For the data below, report the number of lines that contain the string "Holdings" and nothing else.

= = =

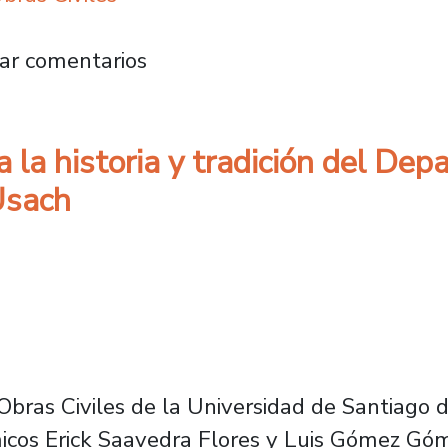
na de la Conferencia Internacional sobre Co
ar comentarios
a la historia y tradición del De
Usach
ras Civiles de la Universidad de Santiago de
démicos Erick Saavedra Flores y Luis Gómez G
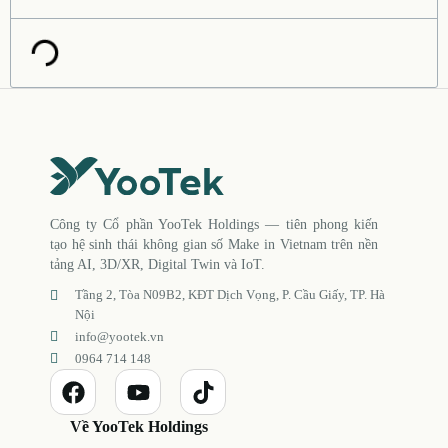
Công ty Cổ phần YooTek Holdings — tiên phong kiến
tạo hệ sinh thái không gian số Make in Vietnam trên nền
tảng AI, 3D/XR, Digital Twin và IoT.
Tầng 2, Tòa N09B2, KĐT Dịch Vọng, P. Cầu Giấy, TP. Hà
Nội
info@yootek.vn
0964 714 148
Về YooTek Holdings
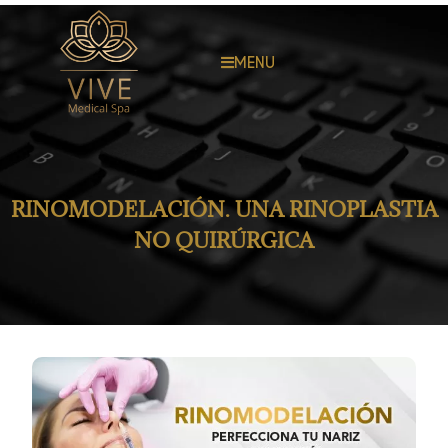
MENU
RINOMODELACIÓN. UNA RINOPLASTIA
NO QUIRÚRGICA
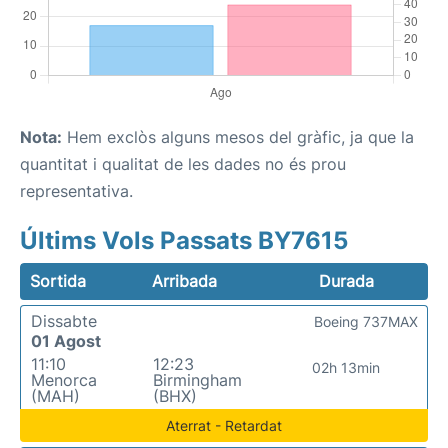
Nota:
Hem exclòs alguns mesos del gràfic, ja que la
quantitat i qualitat de les dades no és prou
representativa.
Últims Vols Passats BY7615
Sortida
Arribada
Durada
Dissabte
Boeing 737MAX
01 Agost
11:10
12:23
02h 13min
Menorca
Birmingham
(MAH)
(BHX)
Aterrat - Retardat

= = =

Solution to this exercise:
2